In June 1960, the plaintiff corporation was formed, and the business of the partnership, along with part of its assets, was transferred to the new corporation. Charles S. received 50 percent of the stock of the new corporation, while Charles L. received the other 50 percent. The business operations of plaintiff subsequent to its incorporation and during the years in question, described with great detail in the findings below, were highly efficient and extremely profitable.
During the fiscal years in suit (1963, 1964, and 1965), all or nearly all of plaintiff's stock was owned directly or indirectly by Charles S. and Charles L. McCandless. During the same period, the two officer-director-shareholders (Charles S. and Charles L.) determined the amount of compensation paid to themselves. For fiscal years 1963, 1964, and 1965, respectively, father and son each received $58,500, $79,200, and $86,000 in salaries from plaintiff. Plaintiff, on its tax return for each of these years deducted the amounts paid as reasonable compensation. The Commissioner of Internal Revenue disallowed, as in excess of reasonable compensation, a portion1 of plaintiff's deduction for each year. Plaintiff paid the assessed deficiencies resulting from the disallowances and, having filed a timely claim for refund, now seeks recovery here.
Section 162(a) (1) of the Internal Revenue Code of 19542 provides, in pertinent part:
There shall be allowed as a deduction all the ordinary and necessary expenses paid or incurred during the taxable year in carrying on any trade or business, including —
(1) a reasonable allowance for salaries or other compensation for personal services actually rendered; * * *.
The guidelines for deductibility are further delineated in Treas.Reg. section 1.162-7(a) (1954) which imparts, in conformance with the underlying statute, that:
* * * The test of deductibility in the case of compensation payments is whether they are  reasonable and  are in fact payments purely for services. [Emphasis supplied.]
See also, R. J. Reynolds Tobacco Co. v.

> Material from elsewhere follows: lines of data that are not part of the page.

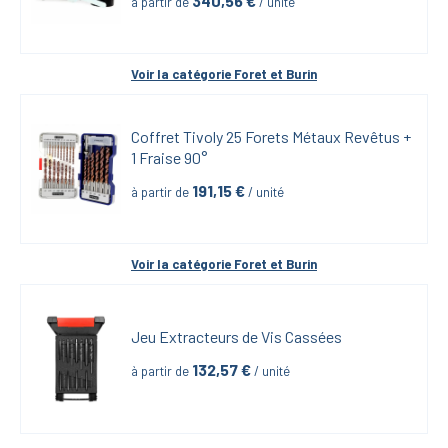
340,56
 €
à partir de
 / unité
Voir la catégorie 
Foret et Burin
Coffret Tivoly 25 Forets Métaux Revêtus + 
1 Fraise 90°
191,15
 €
à partir de
 / unité
Voir la catégorie 
Foret et Burin
Jeu Extracteurs de Vis Cassées
132,57
 €
à partir de
 / unité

United States, 138 Ct.Cl. 1, 149 F.Supp. 889 (1957), cert. denied, 355 U.S. 893, 78 S.Ct. 266, 2 L.Ed.2d 191 (1957).
It is well settled that whether compensation is reasonable for tax-deduction purposes is a question of fact which, there being no universal rule to determine the answer, must be decided on the basis of a review of all the facts in each particular case. See, Irby Construction Co. v. United States, 154 Ct.Cl. 342, 290 F.2d 824 (1961); Bringwald, Inc. v. United States, 167 Ct.Cl. 341, 334 F.2d 639 (1964); Jones Brothers Bakery, Inc. v. United States, 188 Ct.Cl. 226, 411 F.2d 1282 (1969); Stiening v. Commissioner of Internal Revenue, 147 F.2d 204 (3d Cir.1945). This court, in Irby Construction Co. v. United States, supra, described the issue under consideration there, now here, in the following language, 167 Ct.Cl. at page 346, 290 F.2d at 826:
The inquiry as to the reasonableness of compensation in a given instance is not without some guides. At various times courts have looked to such things as the amounts paid by similar enterprises for services of a like character; the type and extent of services rendered by the employee; the scarcity of qualified employees for the position; the prior earning capacity of the employee; the peculiar characteristics of the taxpayer's business, and the general economic conditions of the period. [Citation omitted.] * * *.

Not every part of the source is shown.